I have a yamaha rx-v 3800 receiver . I have the choice of running 7.1 or 5.1 with the fronts bi amped from the surround rears terminals if not in use (5.1) would I benefit from doing this even though at the moment a have the fronts bi wired already? 
Eg ( 2 cables from the front left terminals on the back of the receiver, 1 going to high freq on speaker and other to low freq and 2 cables for the right etc ) 

Thanks for your help !


----------



## Kal Rubinson (Aug 3, 2006)

Probably not but since you already have the necessary cables, why not try it and decide for yourself?


----------



## bambino (Feb 21, 2010)

I'm with Kal on this one. This topic is always debateable and IMO unless done with completely active crossovers and seperate power amps i really think you'll be hard pressed to hear a differance. You should try for yourself however.:T


----------



## gdstupak (Jul 13, 2010)

In this case I see his option of bi-amping as getting the same result as bridging an amp, it will send more power to the speakers.
So looking at it that way, I would say bi-amping would be much better than bi-wiring.


----------



## Kal Rubinson (Aug 3, 2006)

gdstupak said:


> In this case I see his option of bi-amping as getting the same result as bridging an amp, it will send more power to the speakers.
> So looking at it that way, I would say bi-amping would be much better than bi-wiring.

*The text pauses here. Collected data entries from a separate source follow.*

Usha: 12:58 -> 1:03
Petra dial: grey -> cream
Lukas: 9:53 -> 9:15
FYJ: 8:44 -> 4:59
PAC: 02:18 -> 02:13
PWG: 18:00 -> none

But that is not the case. Bridging can, with the right amps, quadruple available output power

OTOH, while there is, in theory, double the wattage possible, the availability is limited by the power distribution of typical music program Much more power is required to drive the LF than the HF at any particular level. So, let's assume that 90% of the power is used for the woofer leg, driving that leg with its own amp (of the same power output) will only afford an increase in real output of 10%. Since the HF requires less power for the same given listening level, the LF is the limiting factor. 10% is less than 1dB.


----------



## bambino (Feb 21, 2010)

gdstupak said:


> In this case I see his option of bi-amping as getting the same result as bridging an amp, it will send more power to the speakers.
> So looking at it that way, I would say bi-amping would be much better than bi-wiring.

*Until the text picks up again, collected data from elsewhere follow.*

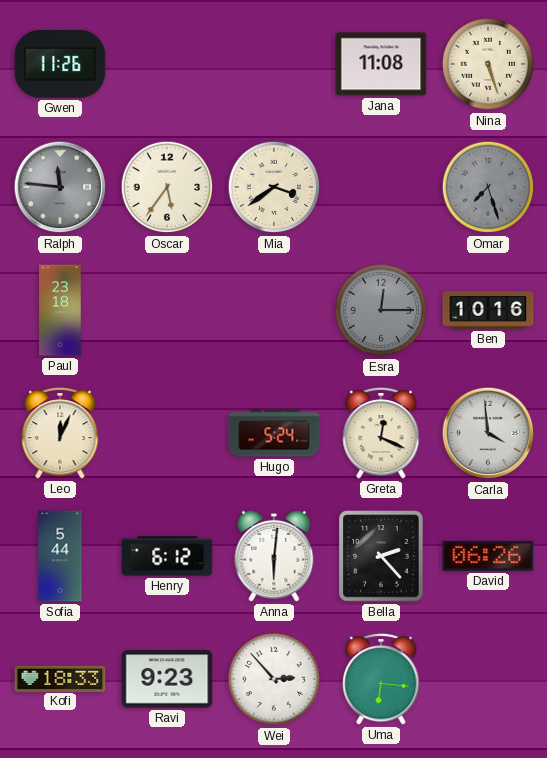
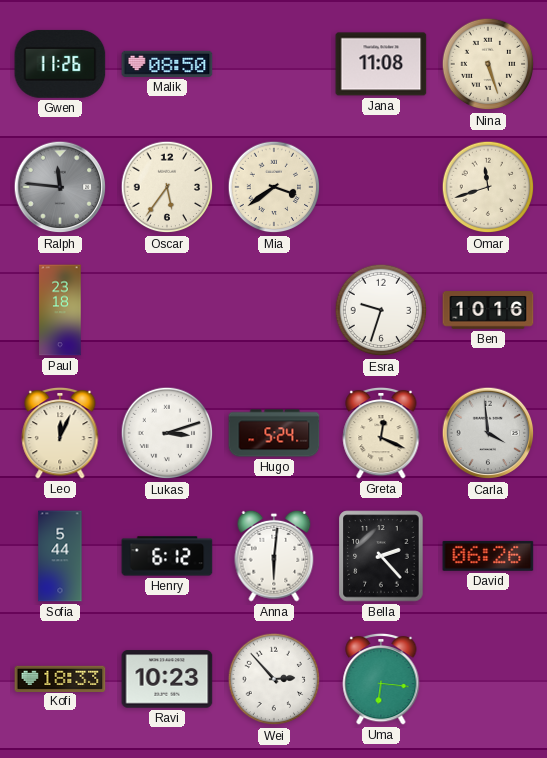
Malik: none -> 08:50
Omar: 7:27 -> 11:42
Omar dial: grey -> cream
Esra: 12:15 -> 9:33
Esra dial: grey -> white
Lukas: none -> 3:12
Ravi: 9:23 -> 10:23
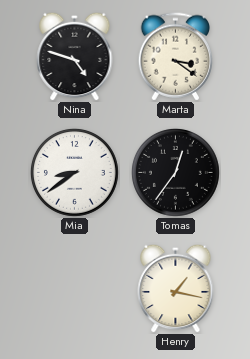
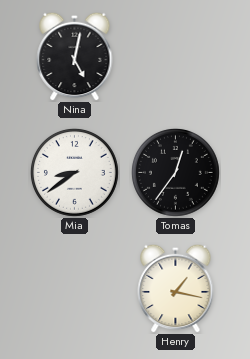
Nina: 4:48 -> 5:02
Marta: 3:21 -> none
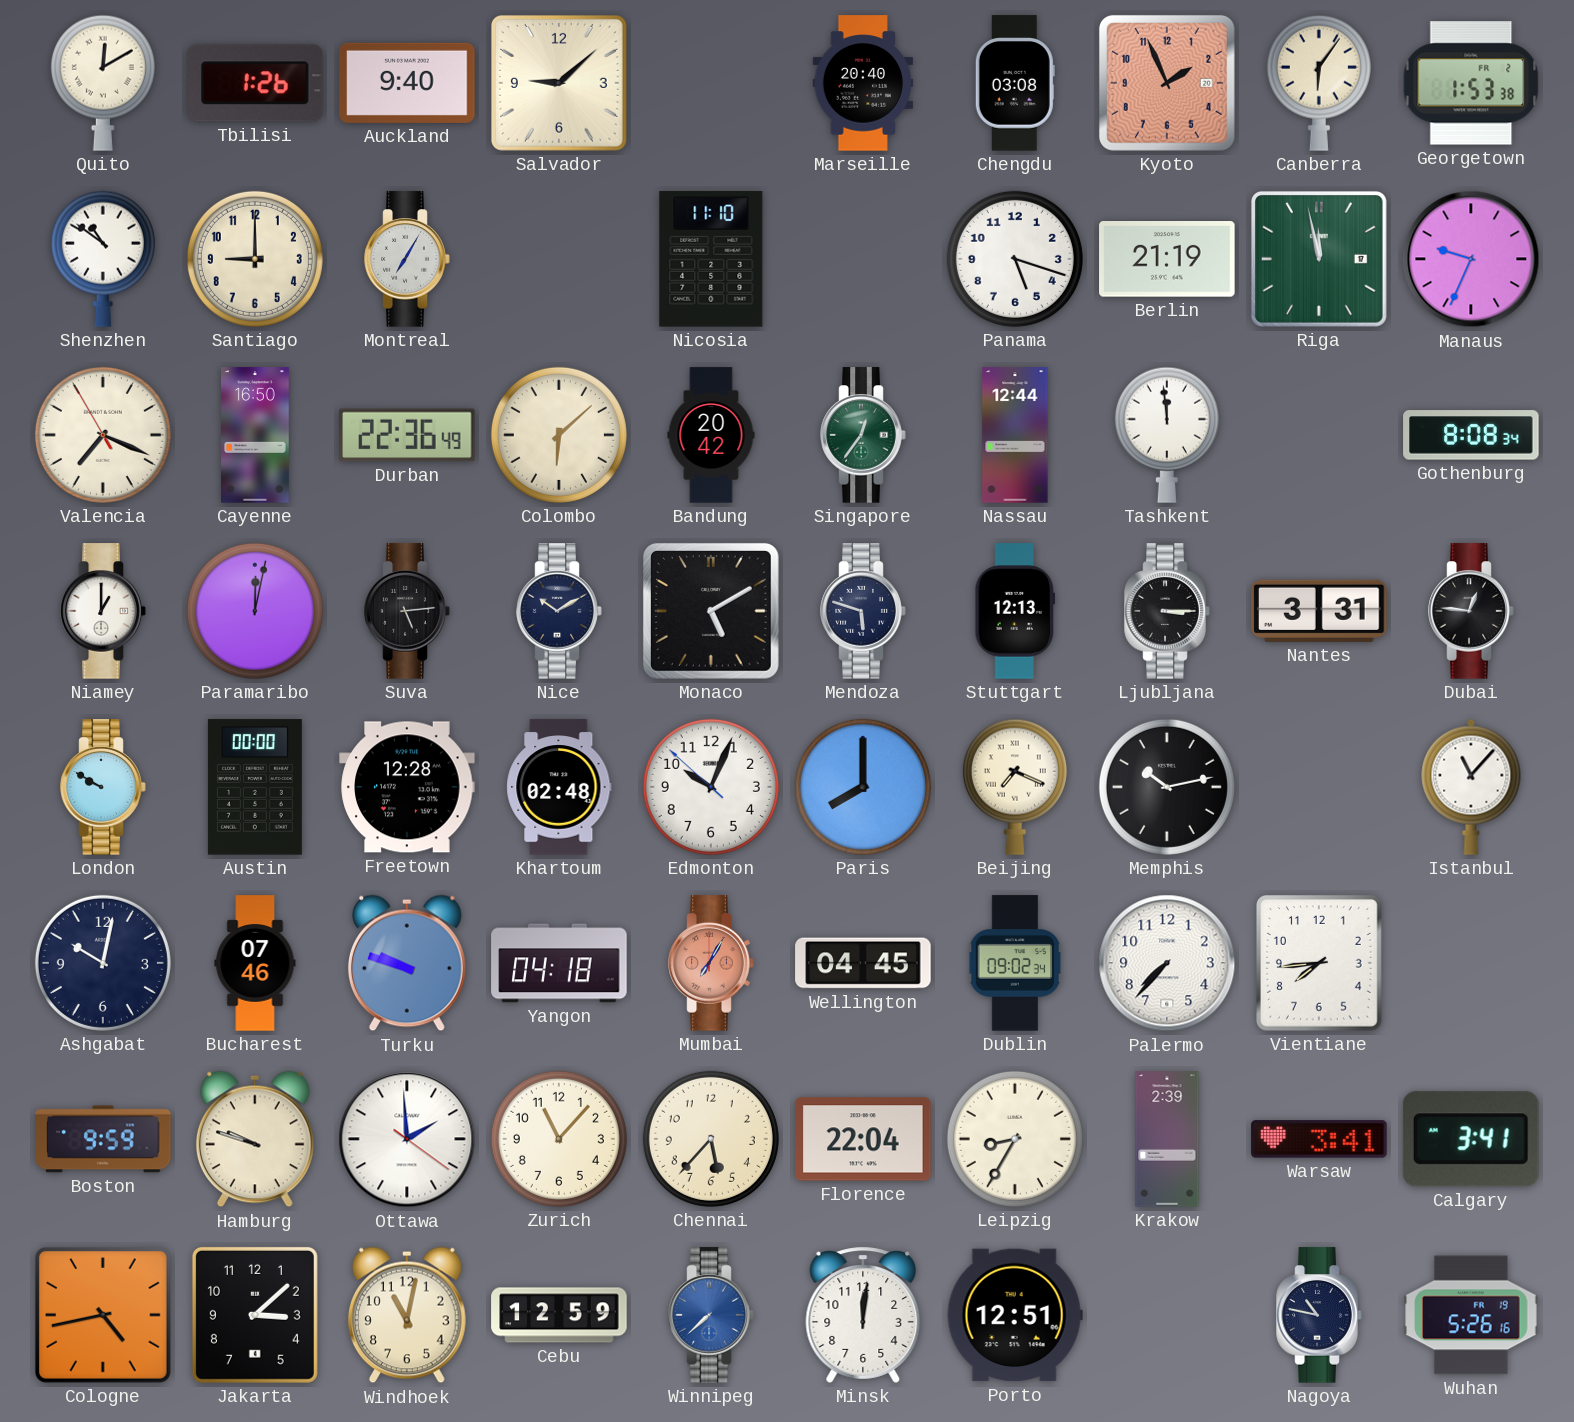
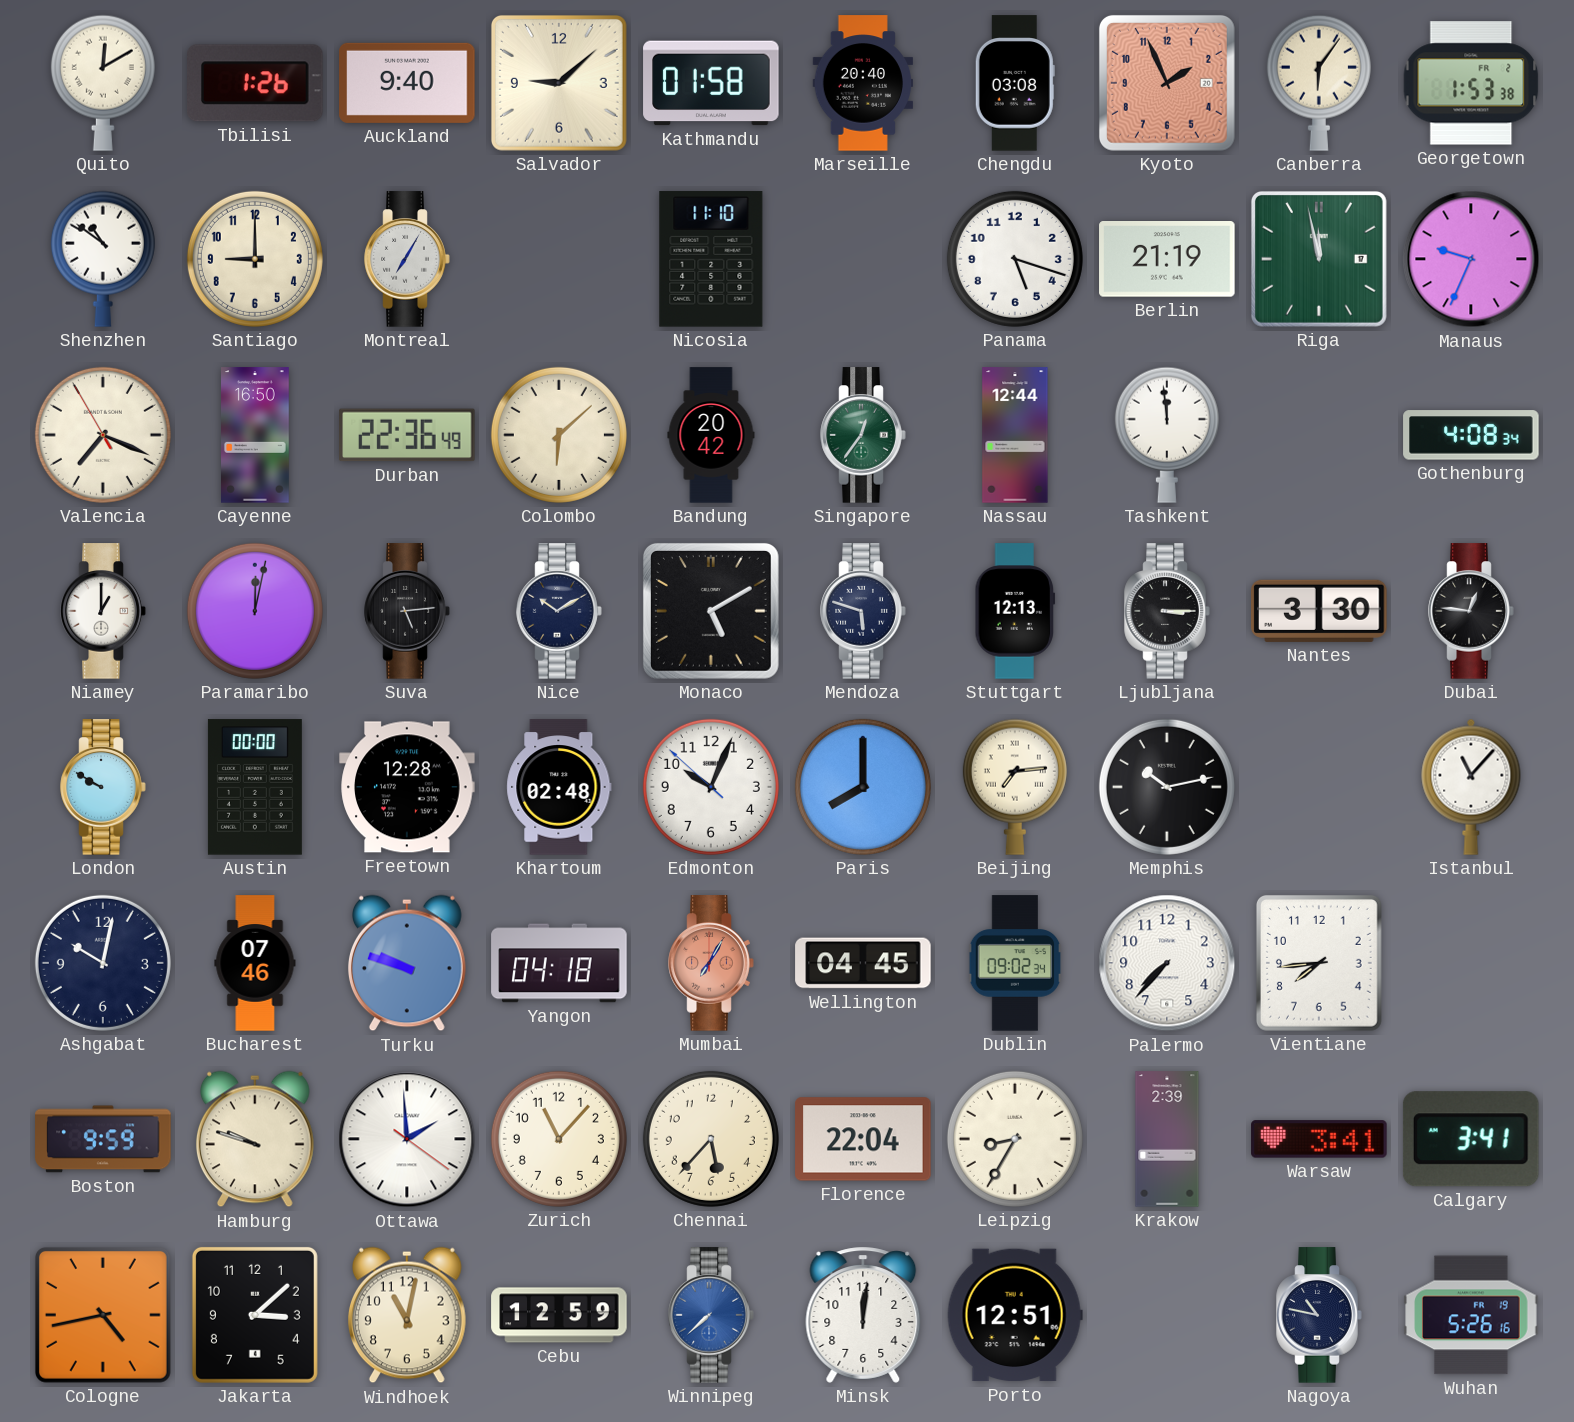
Kathmandu: none -> 01:58
Gothenburg: 8:08 -> 4:08
Nantes: 3:31 -> 3:30
Beijing: 7:19 -> 7:14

Bi-amping and Bi-wireing are 2 completely different scenarios as well is bridgeing. All three options are different.:T


----------



## gdstupak (Jul 13, 2010)

bambino said:


> Bi-amping and Bi-wireing are 2 completely different scenarios as well is bridgeing. All three options are different.:T


I know all three are different, I was just trying to keep my post short.
So here is what I meant:

Bi-wiring: he has 1 140w amp powering a full speaker right now (even though there are 2 sets of wires).

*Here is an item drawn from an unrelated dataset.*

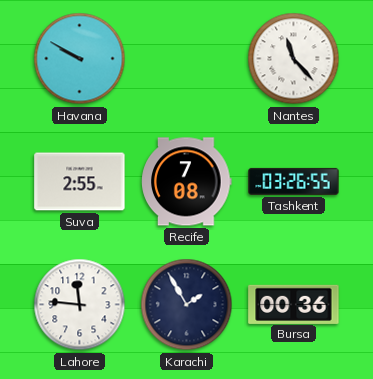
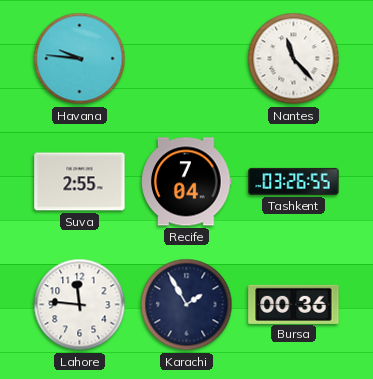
Havana: 9:50 -> 9:46
Recife: 7:08 -> 7:04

Bi-amping: this would use 2 descrete 140w amps for a full speaker. 1 140w amp for the low drivers. And a separate 140w amp for the higher drivers.

I know that bi-amping does not literally make more power like bridging does. But the bi-amping gives 2 descrete amps which is kinda like giving more power to each driver.

Hopefully that's more clear and correct.


----------



## bambino (Feb 21, 2010)

No worries, i could tell by your post what you meant i was also just trying to clarify to the OP as to not cause him confusion.:T


----------



## gdstupak (Jul 13, 2010)

bambino said:


> No worries, i could tell by your post what you meant i was also just trying to clarify to the OP as to not cause him confusion.:T


After I posted it, I thought it might cause concern.
But I'm at work and was too busy to try and re-do it.
I know what I meant and that's what matters, right?


----------



## bambino (Feb 21, 2010)

Your right. Have a good night at work.:T Your lucky, i wish i was able to do the web thing at work, no fair:hissyfit:.


----------



## gdstupak (Jul 13, 2010)

I have a few calm moments that I can get online.
It's nice to be able to, but the job part sucks, I'm a Federal prison guard.


----------



## Kal Rubinson (Aug 3, 2006)

gdstupak said:


> I know that bi-amping does not literally make more power like bridging does. But the bi-amping gives 2 descrete amps which is kinda like giving more power to each driver.


Neither "makes more power" but the only real usefulness of passive biamping is the availability of a bit more headroom for the system.


----------



## gdstupak (Jul 13, 2010)

Kal Rubinson said:


> Neither "makes more power" but the only real usefulness of passive biamping is the availability of a bit more headroom for the system.


See, that's how a professional words it.
Well done.


----------